Moreover, Obama might think to himself that if he fires McChrystal, he will be minting a possible new Republican presidential or vice presidential candidate to oppose him in 2012.
But what about McChrystal? Is he, like General George McClellan in the Civil War, uncontrollable? Is he, like General Douglas MacArthur, so outspoken that he will openly criticize his commander in chief?
President Obama would be wise to keep on General McChrystal and listen to his evaluation of life on the ground in Afghanistan.
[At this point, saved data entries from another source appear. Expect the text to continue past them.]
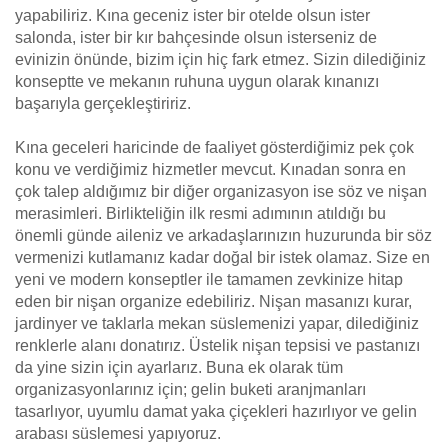
yapabiliriz. Kına geceniz ister bir otelde olsun ister
salonda, ister bir kır bahçesinde olsun isterseniz de
evinizin önünde, bizim için hiç fark etmez. Sizin dilediğiniz
konseptte ve mekanın ruhuna uygun olarak kınanızı
başarıyla gerçekleştiririz.
Kına geceleri haricinde de faaliyet gösterdiğimiz pek çok
konu ve verdiğimiz hizmetler mevcut. Kınadan sonra en
çok talep aldığımız bir diğer organizasyon ise söz ve nişan
merasimleri. Birlikteliğin ilk resmi adımının atıldığı bu
önemli günde aileniz ve arkadaşlarınızın huzurunda bir söz
vermenizi kutlamanız kadar doğal bir istek olamaz. Size en
yeni ve modern konseptler ile tamamen zevkinize hitap
eden bir nişan organize edebiliriz. Nişan masanızı kurar,
jardinyer ve taklarla mekan süslemenizi yapar, dilediğiniz
renklerle alanı donatırız. Üstelik nişan tepsisi ve pastanızı
da yine sizin için ayarlarız. Buna ek olarak tüm
organizasyonlarınız için; gelin buketi aranjmanları
tasarlıyor, uyumlu damat yaka çiçekleri hazırlıyor ve gelin
arabası süslemesi yapıyoruz.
And McChrystal would do well to learn that sometimes generals should be seen and not heard.
As to Pinkerton’s comment about Obama possibly creating a political opponent for the 2012 election, that’s not a comment to be taken lightly: McClellan ended up running against Lincoln in 1864, and MacArthur tried (unsuccessfully) to get the nomination to run against Truman in 1952. But Truman did eventually see the White House go to another general in 1952: Dwight D. Eisenhower.
If history does, in fact, repeat itself, Obama may find himself facing a noble challenger in 2012, but not from McChrystal. Like Truman, it may be another general that takes the spotlight and wins the hearts of Americans. And that might just be General David Petraeus.
Something to think about… Something very good, indeed.